NASA Missions Exploring Dwarf Planets Ceres and Pluto

Now I’m not a planetary astronomer, but like you, I’m excited by any kind of space exploration, and this year the NASA missions, Dawn and New Horizons, will give us the closest and most detailed views of dwarf planets yet.

What is a “dwarf planet,” you ask? Excellent question. Until about ten years ago, astronomers usually referred to small planet-like objects that were not satellites (moons) as “planetoids.” In some ways, they resembled the eight more massive planets in our solar system as well as Pluto, which had a borderline status. Astronomers discovered Charon, Eris (previously called 2003 UB313), and Ceres, and they expected to discover many more, likely rapidly expanding the ranks of our esteemed class of planets.
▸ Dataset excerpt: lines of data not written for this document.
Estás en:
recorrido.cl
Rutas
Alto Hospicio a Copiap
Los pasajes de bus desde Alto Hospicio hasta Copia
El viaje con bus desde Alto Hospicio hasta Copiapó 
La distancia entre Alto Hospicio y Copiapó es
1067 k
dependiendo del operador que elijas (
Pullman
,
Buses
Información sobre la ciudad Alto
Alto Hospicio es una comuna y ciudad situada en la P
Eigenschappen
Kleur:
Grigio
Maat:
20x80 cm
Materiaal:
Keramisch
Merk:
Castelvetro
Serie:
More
Either they all had to be included, or a clear classification system would have to be determined and Pluto would be reclassified.

Courtesy: IAU

Courtesy: IAU

At the International Astronomical Union (IAU) meeting in Prague in 2006, astronomers opted for the latter in Resolution 5. They demoted poor Pluto, but I think they did the right thing. (I was working in Heidelberg, Germany at the time, and if I’d known how historic this IAU meeting would be, maybe I would’ve tried to attend!) The IAU’s defines a dwarf planet as “a celestial body that (a) is in orbit around the Sun, (b) has sufficient mass for its self-gravity to overcome rigid body forces so that it assumes a hydrostatic equilibrium (nearly round) shape (c) has not cleared the neighbourhood around its orbit, and (d) is not a satellite.” The criterion (c) is the important one here, because it means that the object has not become gravitationally dominant in its orbital zone, which is the case for Pluto and the other planetoids beyond Neptune and for Ceres, the only dwarf planet in the asteroid belt between Mars and Jupiter. These are contentious issues, and the debate even made it into the New Yorker. But let’s be clear: these things are small, and they’re all less massive than Earth’s moon.
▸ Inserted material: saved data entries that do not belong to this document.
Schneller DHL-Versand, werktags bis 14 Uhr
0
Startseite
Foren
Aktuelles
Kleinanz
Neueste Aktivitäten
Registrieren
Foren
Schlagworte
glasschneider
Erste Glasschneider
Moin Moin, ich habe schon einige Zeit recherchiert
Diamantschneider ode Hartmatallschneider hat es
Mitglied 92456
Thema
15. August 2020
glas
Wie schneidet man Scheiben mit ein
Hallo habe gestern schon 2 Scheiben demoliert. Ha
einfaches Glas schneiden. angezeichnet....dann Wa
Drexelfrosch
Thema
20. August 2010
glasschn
We don’t know as much about dwarf planets as we do about the planets in our system, so let’s go exploring! What do these new space missions have in store for us?

Ceres

In 2007, NASA launched the Dawn spacecraft to study Ceres up close. A couple days ago, two centuries after Sicilian astronomer Father Giuseppe Piazzi discovered Ceres, Dawn became the first spacecraft to orbit a dwarf planet. As the deputy Principal Investigator Carol Raymond put it on Friday, this is an “historic day for planetary exploration.” Jim Green, NASA’s Planetary Science Division Director, says that with Dawn, we are “learning about building blocks of terrestrial planets in our solar system.”

Dawn has obtained excellent detailed images already, as you can see in the (sped up) animation below.

Credit:  NASA/JPL-Caltech/UCLA/MPS/DLR/IDA

Credit:
NASA/JPL-Caltech/UCLA/MPS/DLR/IDA

The pair of bright spots in a crater stand out, and astronomers are trying to figure out what they are. They might be an indication of geological activity on it’s changing surface. Ceres has a rocky core and an ice layer, and it’s also possible that these are reflective patches of ice that have been exposed by space rocks falling in and striking the surface. For more information, check out this blog post by Emily Lakdawalla and these articles in the LA Times and Wired.

As Dawn uses its propulsion systems to reshape its orbit and get closer views, astronomers expect to learn more about those spots, look for plumes, and examine the surface for strange craters or other distinguishing features. The spacecraft will later turn on its spectrometers and determine which minerals are present and how abundant they are.

Pluto

NASA launched New Horizons in 2006, and it had much farther to travel to reach Pluto. In January, NASA announced that New Horizons is making its approach to the erstwhile planet, though it’s still about 200 million kilometers away. Mark your calendars: it will fly by Pluto (as it will be traveling too fast to orbit) on 14th July, and at a distance of only 13,000 km, New Horizons’ instruments will obtain the best images yet of it. For more information, check out this article by Jason Major in Universe Today and Phil Plait in Slate.

Distant image of Pluto by New Horizons. Credit: NASA/Johns Hopkins APL/Southwest Research Institute.

Distant image of Pluto by New Horizons. Credit: NASA/Johns Hopkins APL/Southwest Research Institute.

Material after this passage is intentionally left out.